Could anyone help me with this monster?
it's the integral 1/((x^4) + 4) dx
Any help you could give would be Awesome!!!
$\displaystyle \int \frac{1}{x^4 + 4}dx = \int \frac{1}{(x^2 - 2x + 2)(x^2 + 2x + 2)}dx$
$\displaystyle \frac{Ax + C}{x^2 - 2x + 2} + \frac{Bx + D}{x^2 + 2x + 2}$
$\displaystyle Ax(x^2 + 2x + 2) + C(x^2 + 2x + 2) + Bx(x^2 - 2x + 2) + D(x^2 - 2x + 2) = 1$
Where C and D are 1/4,
$\displaystyle Ax(x^2 + 2x + 2) + 1/2x + Bx(x^2 - 2x + 2) = 0$
Well I just checked wolfram, the answer they've got is
$\displaystyle \frac{1}{8}tan^{-1}(x + 1) - \frac{1}{8}tan^{-1}(1 - x) + \frac{1}{16}ln(x^2 + 2x + 2) - \frac{1}{16}ln(x^2 - 2x + 2)$
Edit: Working backwards, that's
$\displaystyle \frac{1}{8} \int \frac{1}{1 + (x + 1)^2}dx - \frac{1}{8} \int \frac{-1}{1 + (1 - x)^2}dx$ $\displaystyle + \frac{1}{16} \int \frac{2x + 2}{x^2 + 2x + 2}dx - \frac{1}{16} \int \frac{2x - 2}{x^2 - 2x + 2}dx$
Edit: Where the denominators of the inverse tangents are just disguised forms of the other denominators.
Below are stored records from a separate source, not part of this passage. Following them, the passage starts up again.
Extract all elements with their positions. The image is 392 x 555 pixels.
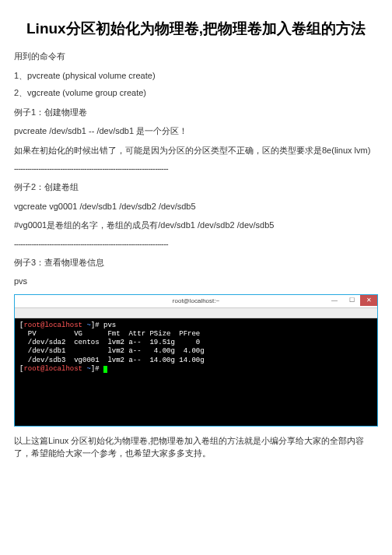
intro-text: 用到的命令有 bbox=[14, 50, 378, 63]
conclusion-text: 以上这篇Linux 分区初始化为物理卷,把物理卷加入卷组的方法就是小编分享给大家… bbox=[14, 434, 378, 460]
prompt-user: root@localhost bbox=[23, 365, 82, 373]
window-title: root@localhost:~ bbox=[173, 297, 219, 304]
close-button[interactable]: ✕ bbox=[360, 295, 377, 306]
menu-bar bbox=[15, 308, 377, 318]
example-1-cmd: pvcreate /dev/sdb1 -- /dev/sdb1 是一个分区！ bbox=[14, 125, 378, 138]
command-text: pvs bbox=[103, 321, 116, 329]
example-2-title: 例子2：创建卷组 bbox=[14, 181, 378, 194]
window-controls: — ☐ ✕ bbox=[326, 295, 377, 307]
prompt-symbol: ]# bbox=[91, 321, 103, 329]
example-3-title: 例子3：查看物理卷信息 bbox=[14, 256, 378, 269]
page-title: Linux分区初始化为物理卷,把物理卷加入卷组的方法 bbox=[14, 19, 378, 39]
terminal-body[interactable]: [root@localhost ~]# pvs PV VG Fmt Attr P… bbox=[15, 318, 377, 426]
cursor-icon bbox=[103, 366, 107, 373]
output-header: PV VG Fmt Attr PSize PFree bbox=[19, 330, 200, 338]
minimize-button[interactable]: — bbox=[326, 295, 343, 306]
prompt-symbol: ]# bbox=[91, 365, 103, 373]
separator: ----------------------------------------… bbox=[14, 163, 378, 174]
example-1-title: 例子1：创建物理卷 bbox=[14, 106, 378, 119]
example-1-note: 如果在初始化的时候出错了，可能是因为分区的分区类型不正确，区的类型要求是8e(l… bbox=[14, 144, 378, 157]
title-bar: root@localhost:~ — ☐ ✕ bbox=[15, 295, 377, 308]
maximize-button[interactable]: ☐ bbox=[343, 295, 360, 306]
separator: ----------------------------------------… bbox=[14, 238, 378, 250]
output-row: /dev/sdb1 lvm2 a-- 4.00g 4.00g bbox=[19, 347, 205, 355]
example-2-note: #vg0001是卷组的名字，卷组的成员有/dev/sdb1 /dev/sdb2 … bbox=[14, 219, 378, 232]
example-3-cmd: pvs bbox=[14, 275, 378, 288]
command-1: 1、pvcreate (physical volume create) bbox=[14, 69, 378, 83]
example-2-cmd: vgcreate vg0001 /dev/sdb1 /dev/sdb2 /dev… bbox=[14, 200, 378, 213]
command-2: 2、vgcreate (volume group create) bbox=[14, 86, 378, 100]
terminal-window: root@localhost:~ — ☐ ✕ [root@localhost ~… bbox=[14, 294, 378, 427]
output-row: /dev/sda2 centos lvm2 a-- 19.51g 0 bbox=[19, 339, 200, 346]
output-row: /dev/sdb3 vg0001 lvm2 a-- 14.00g 14.00g bbox=[19, 357, 205, 364]
prompt-user: root@localhost bbox=[23, 321, 82, 329]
$\displaystyle \frac{4}{x^4 + 4} = \frac{x^2 + 2}{x^4 + 4} - \frac{x^2 - 2}{x^4 + 4}=\frac{1 + \frac{2}{x^2}}{(x - \frac{2}{x})^2 + 4}- \frac{1- \frac{2}{x^2}}{(x + \frac{2}{x})^2 - 4}.$ let $\displaystyle y=x-\frac{2}{x}$ and $\displaystyle z=x + \frac{2}{x}.$ then: $\displaystyle 4 \int \frac{dx}{x^4 + 4} = \int \frac{dy}{y^2 + 4} - \int \frac{dz}{z^2 - 4},$ and the rest is easy now.